First of all, we show how all the input files can be read at once, and summarise the content of these files. Then, we will show how the forward models can be easily computed in python.

[1]:
import archnemesis as ans
import numpy as np
import matplotlib.pyplot as plt
from copy import copy

1. Input files

archNEMESIS includes the read_input_files() function, which automatically reads all NEMESIS input files (in the standard format) and stores the information in the reference classes. Here, we explore some of the most important characteristics of this particular forward model.

[2]:
runname = 'mars_SO'

#Reading the input files
Atmosphere,Measurement,Spectroscopy,Scatter,Stellar,Surface,CIA,Layer,Variables,Retrieval = ans.Files.read_input_files(runname)

Atmosphere

The profiles in this example were extracted from the Mars Climate Database v5.3 (Forget et al., 1999) using the climatological scenario, calculated at a latitude and longitude of 20\(^\circ\)N and 0\(^\circ\)E, at a local time of 8h (AM) and a solar longitude of 270\(^\circ\) (i.e., summer solstice in the southern hemisphere).

The abundance of CO predicted by the model was split into three different isotopes using the same isotopic fractionation as on Earth (i.e., \(^{12}\)C\(^{16}\)O = 98.65%; \(^{13}\)C\(^{16}\)O = 1.11%; \(^{12}\)C\(^{18}\)O = 0.19%).
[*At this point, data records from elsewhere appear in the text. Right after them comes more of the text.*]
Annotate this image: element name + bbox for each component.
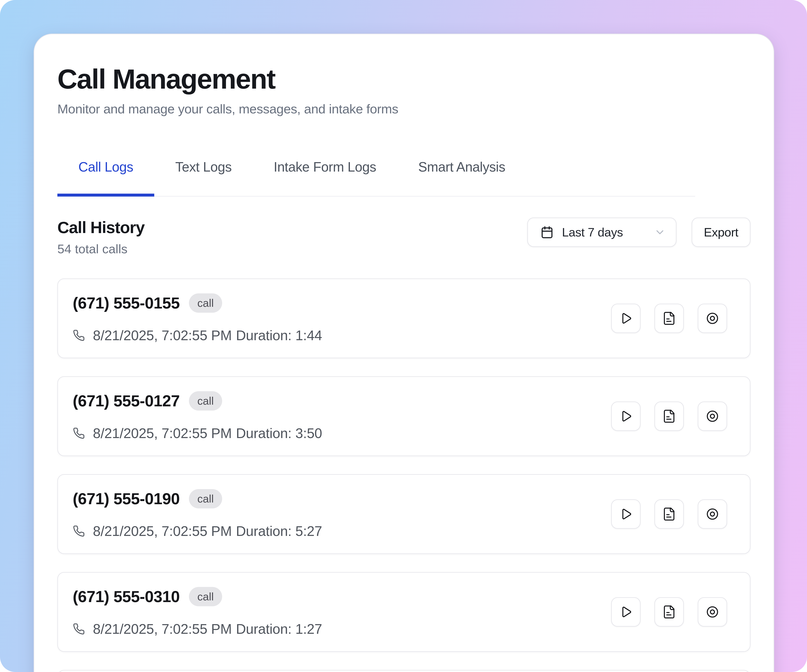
call-datetime: 8/21/2025, 7:02:55 PM <box>93 621 232 637</box>
tab-bar: Call Logs Text Logs Intake Form Logs Sma… <box>57 159 695 197</box>
phone-icon <box>73 329 85 341</box>
chevron-down-icon <box>654 227 666 238</box>
call-type-badge: call <box>189 489 222 508</box>
phone-icon <box>73 623 85 635</box>
call-list: (671) 555-0155 call 8/21/2025, 7:02:55 P… <box>57 278 751 672</box>
tab-call-logs[interactable]: Call Logs <box>57 159 154 197</box>
call-card-partial <box>57 670 751 672</box>
view-details-button[interactable] <box>698 402 727 431</box>
call-number: (671) 555-0155 <box>73 294 180 312</box>
play-icon <box>619 409 633 423</box>
play-recording-button[interactable] <box>611 597 641 627</box>
tab-smart-analysis[interactable]: Smart Analysis <box>397 159 526 194</box>
call-card: (671) 555-0190 call 8/21/2025, 7:02:55 P… <box>57 474 751 554</box>
call-history-heading: Call History <box>57 218 144 237</box>
date-range-label: Last 7 days <box>562 225 654 239</box>
page-subtitle: Monitor and manage your calls, messages,… <box>57 101 751 117</box>
call-history-titles: Call History 54 total calls <box>57 218 144 257</box>
phone-icon <box>73 427 85 439</box>
call-type-badge: call <box>189 391 222 410</box>
transcript-button[interactable] <box>654 499 684 529</box>
phone-icon <box>73 525 85 537</box>
view-details-button[interactable] <box>698 499 727 529</box>
call-card: (671) 555-0155 call 8/21/2025, 7:02:55 P… <box>57 278 751 358</box>
file-text-icon <box>662 311 676 326</box>
call-datetime: 8/21/2025, 7:02:55 PM <box>93 425 232 441</box>
header-controls: Last 7 days Export <box>527 218 751 247</box>
call-number: (671) 555-0127 <box>73 392 180 410</box>
call-card: (671) 555-0127 call 8/21/2025, 7:02:55 P… <box>57 376 751 456</box>
export-button[interactable]: Export <box>692 218 751 247</box>
transcript-button[interactable] <box>654 304 684 333</box>
page-title: Call Management <box>57 63 751 96</box>
play-recording-button[interactable] <box>611 304 641 333</box>
call-card: (671) 555-0310 call 8/21/2025, 7:02:55 P… <box>57 572 751 652</box>
tab-text-logs[interactable]: Text Logs <box>154 159 252 194</box>
eye-icon <box>705 605 719 619</box>
eye-icon <box>705 311 719 326</box>
total-calls-count: 54 total calls <box>57 242 144 257</box>
play-icon <box>619 507 633 521</box>
eye-icon <box>705 409 719 423</box>
file-text-icon <box>662 409 676 423</box>
call-type-badge: call <box>189 293 222 313</box>
file-text-icon <box>662 605 676 619</box>
view-details-button[interactable] <box>698 597 727 627</box>
play-recording-button[interactable] <box>611 402 641 431</box>
transcript-button[interactable] <box>654 597 684 627</box>
call-datetime: 8/21/2025, 7:02:55 PM <box>93 328 232 343</box>
file-text-icon <box>662 507 676 521</box>
play-recording-button[interactable] <box>611 499 641 529</box>
call-duration: Duration: 5:27 <box>236 523 322 539</box>
view-details-button[interactable] <box>698 304 727 333</box>
calendar-icon <box>541 226 553 239</box>
play-icon <box>619 605 633 619</box>
call-duration: Duration: 1:44 <box>236 328 322 343</box>
call-management-panel: Call Management Monitor and manage your … <box>34 34 774 672</box>
call-duration: Duration: 1:27 <box>236 621 322 637</box>
call-number: (671) 555-0190 <box>73 490 180 508</box>
tab-intake-form-logs[interactable]: Intake Form Logs <box>252 159 397 194</box>
call-number: (671) 555-0310 <box>73 588 180 606</box>
play-icon <box>619 311 633 326</box>
call-duration: Duration: 3:50 <box>236 425 322 441</box>
transcript-button[interactable] <box>654 402 684 431</box>
gradient-background: Call Management Monitor and manage your … <box>0 0 807 672</box>
date-range-dropdown[interactable]: Last 7 days <box>527 218 676 247</box>
call-datetime: 8/21/2025, 7:02:55 PM <box>93 523 232 539</box>
call-history-header: Call History 54 total calls Last 7 days … <box>57 218 751 257</box>
eye-icon <box>705 507 719 521</box>
call-type-badge: call <box>189 587 222 606</box>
We do not include any aerosol profiles in the atmosphere for this particular example.

[3]:
Atmosphere.plot_Atm()
../../_images/examples_mars_solocc_mars_SO_5_0.png

Measurement

In this example, as we only want to model the spectrum, the information about the measured spectra is not relevant. However, the .spx file also defines the geometry of the observations and the spectral range and resolution to use.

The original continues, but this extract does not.